After a delayed start, it is finally award season in Hollywood, which means it's time for TCM's "31 Days of Oscar" programming. Each day in April features films which were Academy Award winners or nominees and the films are being shown from A to Z, ending with Best Foreign Language Film winner Z on May 1. Coincidentally this was the gimmick in 2017, which was the last time I blogged about 31 Days of Oscar. By the way, if you don't have cable, you can stream films on the TCM app, but they don't stay available for very long after the air date, or usually find the films to stream or rent through other platforms. Here are my top picks for the month:



4/3, 9:45 PM - Carol (2015) 

I was happy to see that TCM has included several movies from the 2000s in this year’s 31 Days line-up. The canon of classic films is not a fixed list; it should always be re-evaluated and refreshed as new art is made. Carol was nominated for 10 Academy Awards, but notably not Best Picture. Director Todd Haynes combines the lush elegance of a Douglas Sirk melodrama with contemporary storytelling in this romantic drama about a shopgirl and a housewife drawn to each other, but restricted by 1950s conventions. 


4/7, 10:15AM - Gaslight (1944)

“Gaslighting” has become a ubiquitous buzzword in the last few years. But how many people have actually seen the film that gave us that term?

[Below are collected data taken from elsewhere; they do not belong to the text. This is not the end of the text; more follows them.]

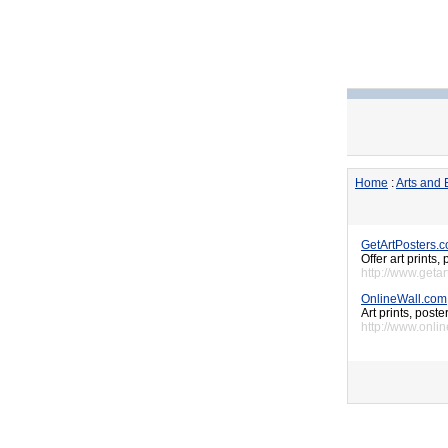
Home
:
Arts and 
GetArtPosters.
Offer art prints,
http://www.geta
OnlineWall.com
Art prints, post
http://www.onli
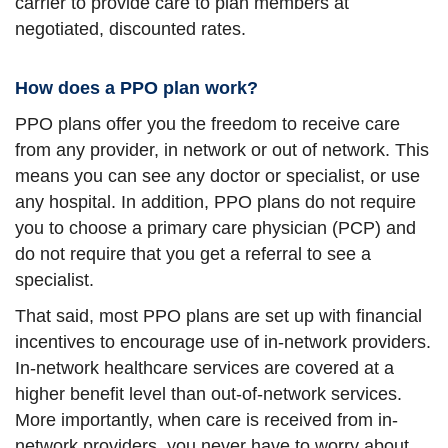
carrier to provide care to plan members at
negotiated, discounted rates.
How does a PPO plan work?
PPO plans offer you the freedom to receive care
from any provider, in network or out of network. This
means you can see any doctor or specialist, or use
any hospital. In addition, PPO plans do not require
you to choose a primary care physician (PCP) and
do not require that you get a referral to see a
specialist.
That said, most PPO plans are set up with financial
incentives to encourage use of in-network providers.
In-network healthcare services are covered at a
higher benefit level than out-of-network services.
More importantly, when care is received from in-
network providers, you never have to worry about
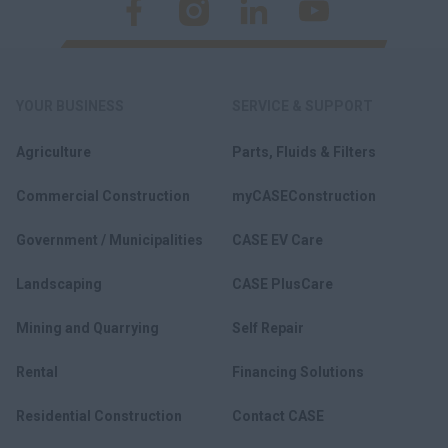
YOUR BUSINESS
SERVICE & SUPPORT
Agriculture
Parts, Fluids & Filters
Commercial Construction
myCASEConstruction
Government / Municipalities
CASE EV Care
Landscaping
CASE PlusCare
Mining and Quarrying
Self Repair
Rental
Financing Solutions
Residential Construction
Contact CASE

Technically, “gaslighting” means when someone lies to you so that you begin to doubt your own sanity and then you can be committed to an asylum and your tormentor can steal your aunt’s jewels. Ingrid Bergman won Best Actress for her performance as a woman driven mad. The film received seven nominations in total, including Best Picture, which it lost to Going My Way. Keep an eye out for a young Angela Lansbury in her first film role as Bergman’s maid, she received a Best Supporting Actress nomination.



4/10, 3PM - Hope and Glory (1987)

The title may sound generic, but this charming and warm story of British civilian life during WWII will stick with you. Told through the eyes of a young boy, the film is based on writer-director John Boorman’s own experiences during the London blitz. The film received five Oscar nominations, including Best Picture, but did not win any awards; in fact it lost in almost every category to that year’s big winner, The Last Emperor. 

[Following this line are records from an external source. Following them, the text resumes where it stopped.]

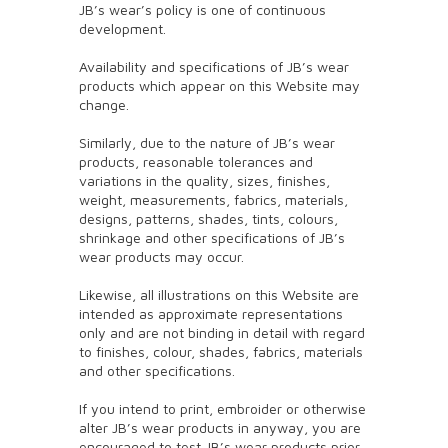
JB’s wear’s policy is one of continuous
development.
Availability and specifications of JB’s wear
products which appear on this Website may
change.
Similarly, due to the nature of JB’s wear
products, reasonable tolerances and
variations in the quality, sizes, finishes,
weight, measurements, fabrics, materials,
designs, patterns, shades, tints, colours,
shrinkage and other specifications of JB’s
wear products may occur.
Likewise, all illustrations on this Website are
intended as approximate representations
only and are not binding in detail with regard
to finishes, colour, shades, fabrics, materials
and other specifications.
If you intend to print, embroider or otherwise
alter JB’s wear products in anyway, you are
encouraged to test JB’s wear products prior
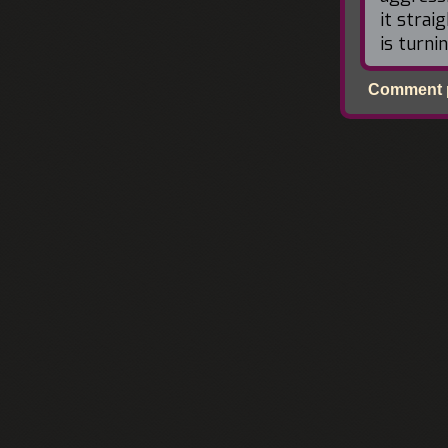
it strai
is turni
Comment p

4/18, 8PM - Nebraska (2013)

Omaha-born Alexander Payne is one of my favorite contemporary filmmakers. His films - including Election, About Schmidt, and Sideways - depict familiar, everyday people with biting dark humor. Nebraska is no exception as the story of a cantankerous elderly man and his adult son on a road trip to collect sweepstakes winnings. While several of Payne’s films have earned Oscar nominations, 2013’s Nebraska received the most with six. Surprisingly, it did not win in any category, though lead actor Bruce Dern and Phedon Papamichael’s black and white cinematography were certainly top contenders that year. 



4/23, 10:30PM - The Red Shoes (1948)

This film about a dancer torn between a devotion to her art and a desire for a conventional life was the 10th collaboration of the celebrated filmmaking team of director Michael Powell and producer Emeric Pressburger. It was nominated in Best picture and four additional categories, winning much-deserved awards for the art direction and the score. It is visually dazzling, particularly the ballet sequences starring real-life ballerina Moira Shearer. Anton Walbrook, a favorite character actor for Powell & Pressburger is also particularly good as Lermontov, the impresario who gives Shearer’s character her big break. 


4/28, 1:15AM - The Third Man (1949)

If you’ve never seen this one, set the DVR, get the app, whatever you need to do - just watch it. This atmospheric post-WWII noir follows an American investigating a friend’s suspicious death in Vienna. Though Orson Welles gets all the memorable lines, this is really a Joseph Cotten film. Cotten came to Hollywood with Welles as a member of Welles’ Mercury Theatre Company and after a large supporting role in 1941’s Citizen Kane, Cotten transitioned into a successful, decades-long movie career (including a role 1944’s Gaslight). The film received nominations for direction and editing, but the striking cinematography garnered the film’s only win.